If you've got any more points you'd like us to cover before shutting this bad boy down, now's the time. Don't be shy!

Wednesday, October 29, 2008


In light of yesterday's post, I'm going to spend the next few days addressing questions as they come up. Today's question is regarding encouraging donations.

In my experience, people are generally pretty decent sorts and will do what they can to support their favorite site, and I'm assuming that's you. I'm not into pushy salesmanship, and I don't think it's necessary. It is annoying and compromises the tone of your site, but more importantly, it crosses a rather important legal line between facilitating the sharing of copyrighted material and outright selling it. Where you want to stand on that question is entirely your own choice, but I like to stay on the light side.
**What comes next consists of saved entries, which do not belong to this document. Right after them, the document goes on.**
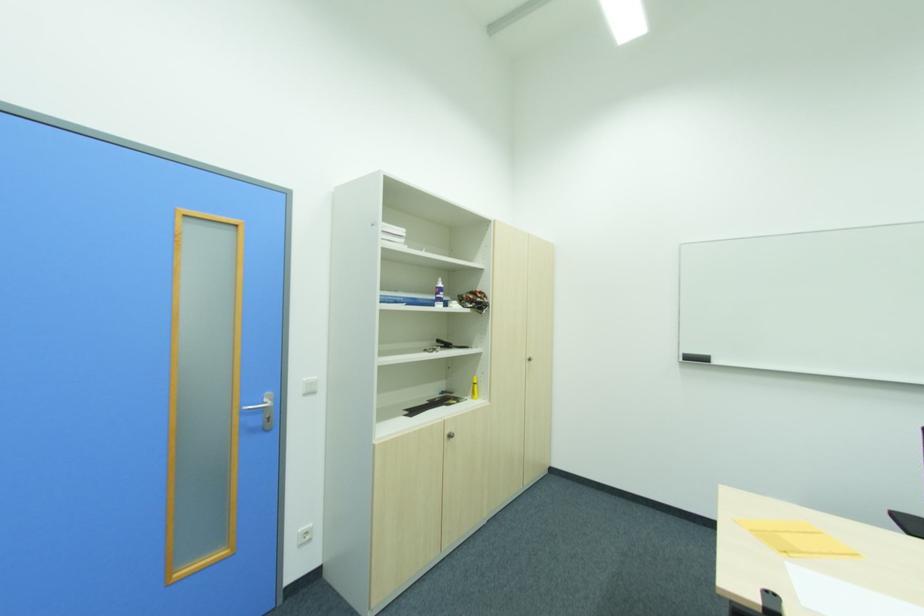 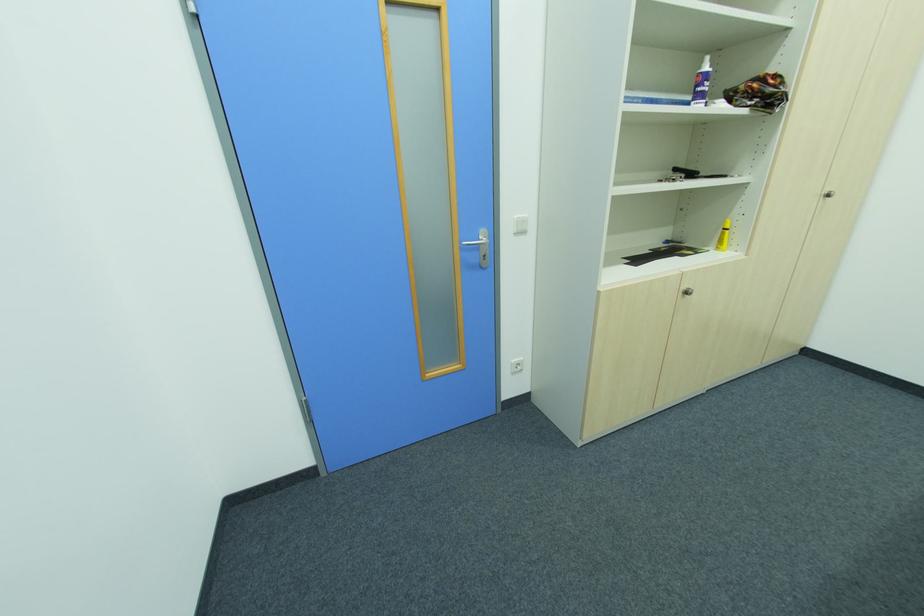 Where in the second image is the point corresponding to (x=530, y=361) from the first image?

(822, 198) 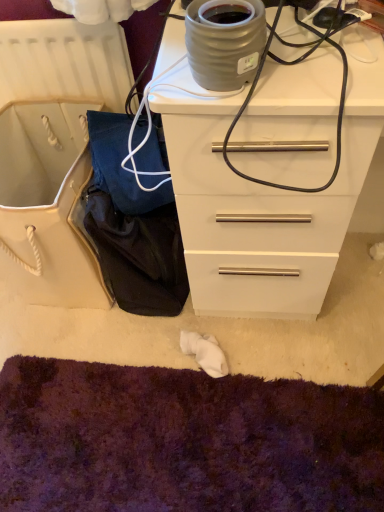 You are a GUI agent. You are given a task and a screenshot of the screen. Output one action in this format:
    pyautogui.click(x=<x>, y=<y>)
    Task: Click on the matte gray ceramic pot at upper center
    
    Given the screenshot: What is the action you would take?
    pyautogui.click(x=224, y=41)

What is the approximate height of purple shaggy carpet at lower center?

The height of purple shaggy carpet at lower center is 2.30 inches.

The width and height of the screenshot is (384, 512). What do you see at coordinates (184, 441) in the screenshot?
I see `purple shaggy carpet at lower center` at bounding box center [184, 441].

Where is `white glossy chest of drawers at upper right`? white glossy chest of drawers at upper right is located at coordinates click(x=264, y=204).

From the image's perspective, is purple shaggy carpet at lower center positioned above or below white glossy chest of drawers at upper right?

Clearly, from the image's perspective, purple shaggy carpet at lower center is below white glossy chest of drawers at upper right.

Is purple shaggy carpet at lower center closer to camera compared to white glossy chest of drawers at upper right?

No, purple shaggy carpet at lower center is further to the viewer.

Considering the relative sizes of purple shaggy carpet at lower center and white glossy chest of drawers at upper right in the image provided, is purple shaggy carpet at lower center bigger than white glossy chest of drawers at upper right?

No, purple shaggy carpet at lower center is not bigger than white glossy chest of drawers at upper right.

Where is `cat bed that is under the white glossy chest of drawers at upper right (from a real-world perspective)`? This screenshot has height=512, width=384. cat bed that is under the white glossy chest of drawers at upper right (from a real-world perspective) is located at coordinates (184, 441).

Is point (53, 465) closer to camera compared to point (256, 59)?

No, it is behind (256, 59).

In the image, is purple shaggy carpet at lower center positioned in front of or behind matte gray ceramic pot at upper center?

Visually, purple shaggy carpet at lower center is located behind matte gray ceramic pot at upper center.

Considering the positions of objects purple shaggy carpet at lower center and matte gray ceramic pot at upper center in the image provided, who is more to the left, purple shaggy carpet at lower center or matte gray ceramic pot at upper center?

purple shaggy carpet at lower center is more to the left.

Choose the correct answer: Is purple shaggy carpet at lower center inside matte gray ceramic pot at upper center or outside it?

The correct answer is: outside.

Between matte gray ceramic pot at upper center and white glossy chest of drawers at upper right, which one has smaller width?

With smaller width is matte gray ceramic pot at upper center.

Does matte gray ceramic pot at upper center lie behind white glossy chest of drawers at upper right?

That is True.

Find the location of a particular element. The height and width of the screenshot is (512, 384). chest of drawers that is on the right side of matte gray ceramic pot at upper center is located at coordinates (264, 204).

From the image's perspective, which is above, matte gray ceramic pot at upper center or white glossy chest of drawers at upper right?

matte gray ceramic pot at upper center, from the image's perspective.

Looking at this image, from a real-world perspective, does matte gray ceramic pot at upper center stand above purple shaggy carpet at lower center?

Yes.

Is matte gray ceramic pot at upper center positioned behind purple shaggy carpet at lower center?

No, the depth of matte gray ceramic pot at upper center is less than that of purple shaggy carpet at lower center.

From the image's perspective, is matte gray ceramic pot at upper center beneath purple shaggy carpet at lower center?

No.

Which object is wider, matte gray ceramic pot at upper center or purple shaggy carpet at lower center?

purple shaggy carpet at lower center.

Is white glossy chest of drawers at upper right inside or outside of matte gray ceramic pot at upper center?

white glossy chest of drawers at upper right is outside matte gray ceramic pot at upper center.

Consider the image. Are white glossy chest of drawers at upper right and matte gray ceramic pot at upper center far apart?

No, white glossy chest of drawers at upper right is not far away from matte gray ceramic pot at upper center.

What's the angular difference between white glossy chest of drawers at upper right and matte gray ceramic pot at upper center's facing directions?

The facing directions of white glossy chest of drawers at upper right and matte gray ceramic pot at upper center are 1.29 degrees apart.

Does white glossy chest of drawers at upper right turn towards matte gray ceramic pot at upper center?

No, white glossy chest of drawers at upper right is not turned towards matte gray ceramic pot at upper center.

Which of these two, white glossy chest of drawers at upper right or purple shaggy carpet at lower center, stands taller?

With more height is white glossy chest of drawers at upper right.

Measure the distance between white glossy chest of drawers at upper right and purple shaggy carpet at lower center.

white glossy chest of drawers at upper right is 19.13 inches from purple shaggy carpet at lower center.

Is white glossy chest of drawers at upper right at the left side of purple shaggy carpet at lower center?

In fact, white glossy chest of drawers at upper right is to the right of purple shaggy carpet at lower center.

From the image's perspective, is white glossy chest of drawers at upper right below purple shaggy carpet at lower center?

Incorrect, from the image's perspective, white glossy chest of drawers at upper right is higher than purple shaggy carpet at lower center.

Where is `cat bed behind the white glossy chest of drawers at upper right`? This screenshot has width=384, height=512. cat bed behind the white glossy chest of drawers at upper right is located at coordinates (184, 441).

Identify the location of appliance above the purple shaggy carpet at lower center (from the image's perspective). (224, 41).

Looking at the image, which one is located closer to white glossy chest of drawers at upper right, purple shaggy carpet at lower center or matte gray ceramic pot at upper center?

matte gray ceramic pot at upper center is closer to white glossy chest of drawers at upper right.

When comparing their distances from purple shaggy carpet at lower center, does white glossy chest of drawers at upper right or matte gray ceramic pot at upper center seem closer?

Based on the image, white glossy chest of drawers at upper right appears to be nearer to purple shaggy carpet at lower center.

Based on their spatial positions, is purple shaggy carpet at lower center or white glossy chest of drawers at upper right closer to matte gray ceramic pot at upper center?

Based on the image, white glossy chest of drawers at upper right appears to be nearer to matte gray ceramic pot at upper center.

From the image, which object appears to be nearer to white glossy chest of drawers at upper right, matte gray ceramic pot at upper center or purple shaggy carpet at lower center?

Among the two, matte gray ceramic pot at upper center is located nearer to white glossy chest of drawers at upper right.

Considering their positions, is white glossy chest of drawers at upper right positioned closer to matte gray ceramic pot at upper center than purple shaggy carpet at lower center?

The object closer to matte gray ceramic pot at upper center is white glossy chest of drawers at upper right.

From the image, which object appears to be farther from purple shaggy carpet at lower center, matte gray ceramic pot at upper center or white glossy chest of drawers at upper right?

Among the two, matte gray ceramic pot at upper center is located further to purple shaggy carpet at lower center.

Identify the location of chest of drawers between matte gray ceramic pot at upper center and purple shaggy carpet at lower center in the vertical direction. point(264,204).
However, I'm not opposed to the idea of buying ratio, as long as your site doesn't make it necessary for users to do so. Ratio represents a contribution to the site, and there are all kinds of ways to contribute. Some sites also provide ratio bonuses for long-term seeders, and I think there is very much the same thing going on here. If you've contributed, I have no problem with recognizing you for it.

I have a slightly less sunny image of donor/ratio perks, though. Any features that you provide to VIPs are features that you are denying to other users, which in turn prevents your site from being as usable as possible to as many people as possible - kinda the point in my view. Providing recognition is fantastic, but adding concrete features is a little more questionable. VIP-only forum boards will fracture your community, since the VIPs will tend to hang out with their kin and other users will never really be pulled into the fold.

In terms of recognition, I suggest simply giving users more control over their own profiles and the way they are presented to others. I know some sites allow avatars only to power users. However, since I only ever notice peoples' avatars rather than their usernames, I want to encourage as many people to have avatars as possible. You could allow people to customize the way their username is displayed, add more info to their profiles, maybe add custom stylesheets. None of these things have any practical use, but they provide a degree of social status as a reward, and that is enough. Of course, the ubiquitous donor star is a must.

I suggest placing a clear donate button on every page, but nowhere obtrusive. In keeping with my previous point regarding selling copyrighted material, I would keep it away from torrent description pages. Make it clear to your users that donations are always appreciated but never expected. A simple button in the header or footer ought to be plenty. I like Demonoid's approach of using an animated GIF that flashes briefly and subtly every couple of seconds. It draws attention without being too distracting.

Demonoid also has a neat donation system. I'm not sure I should be detailing it here, but you should be able to get some idea by making a donation yourself, or going through the process up to the point where you're asked to key in your PayPal account. Basically, donated money is received not through Demonoid but through a third party site, so PayPal can have no complaint. Very clever.

Tuesday, October 28, 2008

The Future of TorrentFries' Blog

You may have noticed that we've been running a little short on subjects for discussion of late. This was intended to be an account of the day-to-day operation of a tracker, but with the site's untimely demise, that fell by the wayside and we ended up relying on a series of exposés instead. That's all well and good, and I really hope you've found them useful, interesting and/or insightful up to this point. However, there is only so much that one can discuss without the constant influx of new material resulting from running a live tracker.

Therefore, I'm interested to get your take on where we should go from here. We have been discussing creating a forum for those interested in the subjects we've discussed here, so that remains an option. We may also move to a less intense publication schedule, although that's only prolonging the inevitable. One way or another, the blog's days are numbered, so if you have any questions that we've left unaddressed, by all means, leave us a comment and we'll see what we can do for you.